#### AIM OF THE EXERCISE
Could you retype exactly the lines below between the one holding "w opinii użytkownika Beata" and the one holding "Aeropuerto y puerto", inclusive, leaving out any pictures?

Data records
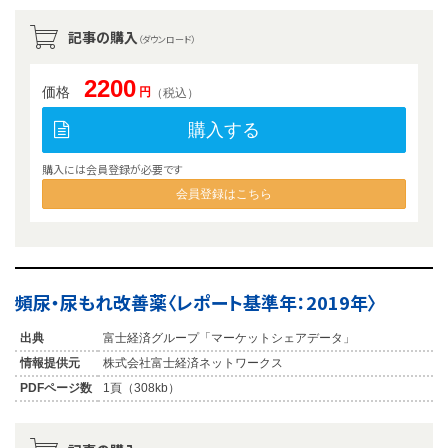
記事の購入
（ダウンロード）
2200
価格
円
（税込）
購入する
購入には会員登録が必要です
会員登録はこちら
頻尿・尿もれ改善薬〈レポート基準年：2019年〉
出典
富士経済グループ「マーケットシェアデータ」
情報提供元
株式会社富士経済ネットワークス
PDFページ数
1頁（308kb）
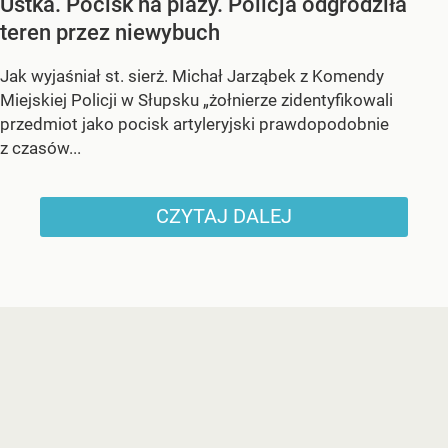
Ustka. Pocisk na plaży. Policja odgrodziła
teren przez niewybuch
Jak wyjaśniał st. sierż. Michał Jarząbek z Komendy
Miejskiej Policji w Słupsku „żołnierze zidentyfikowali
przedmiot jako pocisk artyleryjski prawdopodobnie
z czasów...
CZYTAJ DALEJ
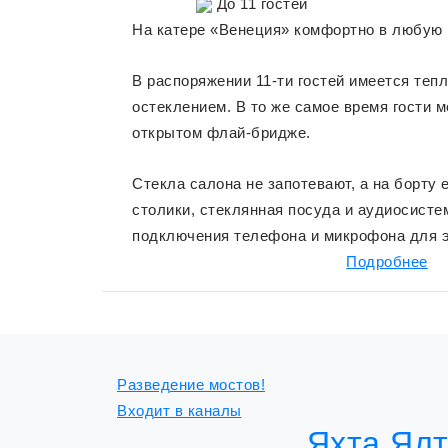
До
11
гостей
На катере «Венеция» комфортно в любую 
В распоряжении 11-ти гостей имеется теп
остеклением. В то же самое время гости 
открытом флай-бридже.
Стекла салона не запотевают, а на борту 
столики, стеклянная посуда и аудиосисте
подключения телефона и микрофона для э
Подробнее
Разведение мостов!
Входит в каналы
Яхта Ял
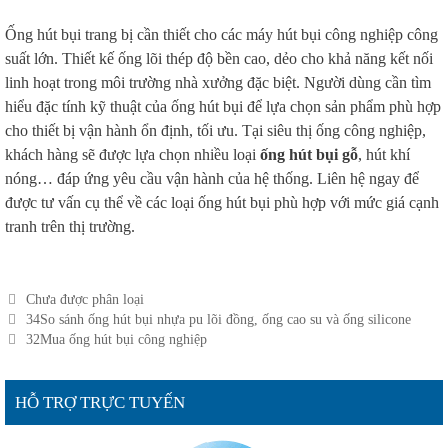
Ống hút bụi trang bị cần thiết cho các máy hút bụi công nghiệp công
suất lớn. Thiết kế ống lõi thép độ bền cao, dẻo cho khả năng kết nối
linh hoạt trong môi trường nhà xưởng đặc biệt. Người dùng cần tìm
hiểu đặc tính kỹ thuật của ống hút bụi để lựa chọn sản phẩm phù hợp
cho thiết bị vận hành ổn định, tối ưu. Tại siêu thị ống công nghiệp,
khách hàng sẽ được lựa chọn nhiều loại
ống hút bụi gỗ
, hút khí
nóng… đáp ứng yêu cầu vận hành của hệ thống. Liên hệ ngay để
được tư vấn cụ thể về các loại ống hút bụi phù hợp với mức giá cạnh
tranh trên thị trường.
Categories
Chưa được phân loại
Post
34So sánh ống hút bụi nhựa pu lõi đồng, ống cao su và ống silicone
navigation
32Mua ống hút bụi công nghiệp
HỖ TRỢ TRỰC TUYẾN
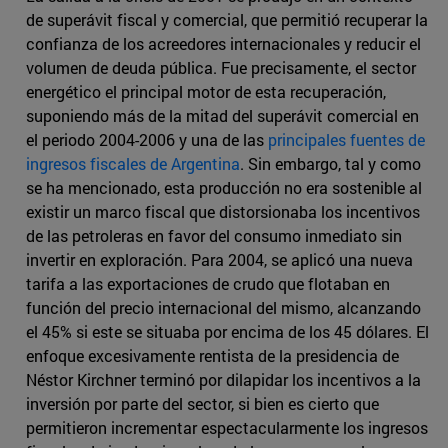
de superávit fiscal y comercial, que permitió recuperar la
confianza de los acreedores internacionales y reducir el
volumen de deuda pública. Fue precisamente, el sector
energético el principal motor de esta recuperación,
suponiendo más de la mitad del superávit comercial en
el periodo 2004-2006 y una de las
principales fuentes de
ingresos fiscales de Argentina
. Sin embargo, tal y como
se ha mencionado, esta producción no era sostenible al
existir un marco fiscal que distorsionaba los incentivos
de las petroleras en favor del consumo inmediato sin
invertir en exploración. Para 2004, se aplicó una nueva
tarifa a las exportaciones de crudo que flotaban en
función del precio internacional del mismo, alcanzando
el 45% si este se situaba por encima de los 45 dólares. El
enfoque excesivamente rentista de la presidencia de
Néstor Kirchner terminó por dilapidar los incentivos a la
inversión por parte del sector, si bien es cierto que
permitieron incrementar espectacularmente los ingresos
==
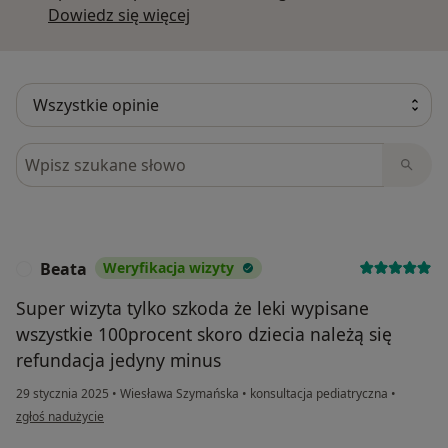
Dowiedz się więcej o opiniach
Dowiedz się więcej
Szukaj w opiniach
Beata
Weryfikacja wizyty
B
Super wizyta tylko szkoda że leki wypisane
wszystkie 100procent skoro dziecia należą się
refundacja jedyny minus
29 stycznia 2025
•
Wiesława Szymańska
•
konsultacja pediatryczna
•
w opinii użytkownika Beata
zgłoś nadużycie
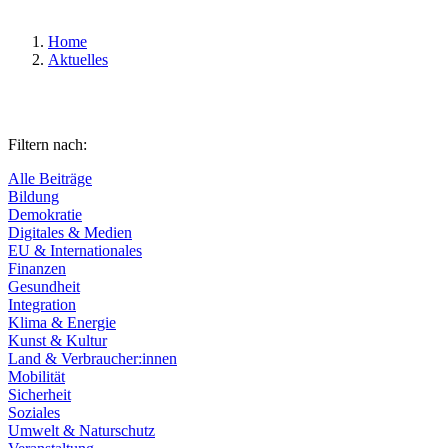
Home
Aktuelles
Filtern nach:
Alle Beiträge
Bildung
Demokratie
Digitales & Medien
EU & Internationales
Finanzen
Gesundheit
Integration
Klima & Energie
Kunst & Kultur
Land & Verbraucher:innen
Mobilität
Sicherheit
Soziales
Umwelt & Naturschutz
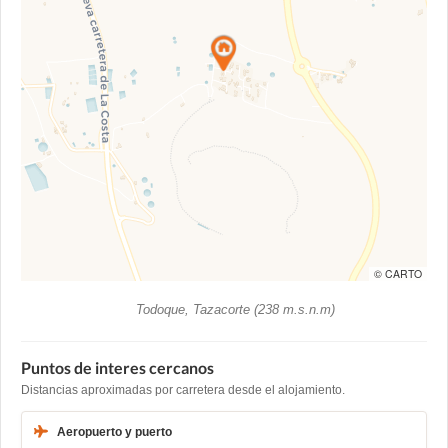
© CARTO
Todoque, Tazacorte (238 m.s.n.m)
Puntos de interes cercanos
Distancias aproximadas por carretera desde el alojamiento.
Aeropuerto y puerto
* * *
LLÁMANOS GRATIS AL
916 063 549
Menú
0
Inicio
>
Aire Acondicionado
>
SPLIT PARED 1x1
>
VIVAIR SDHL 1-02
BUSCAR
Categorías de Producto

#### SOLUTION
w opinii użytkownika Beata
zgłoś nadużycie
Home
Aktuelles
Filtern nach:
Alle Beiträge
Bildung
Demokratie
Digitales & Medien
EU & Internationales
Finanzen
Gesundheit
Integration
Klima & Energie
Kunst & Kultur
Land & Verbraucher:innen
Mobilität
Sicherheit
Soziales
Umwelt & Naturschutz
© CARTO
Todoque, Tazacorte (238 m.s.n.m)
Puntos de interes cercanos
Distancias aproximadas por carretera desde el alojamiento.
Aeropuerto y puerto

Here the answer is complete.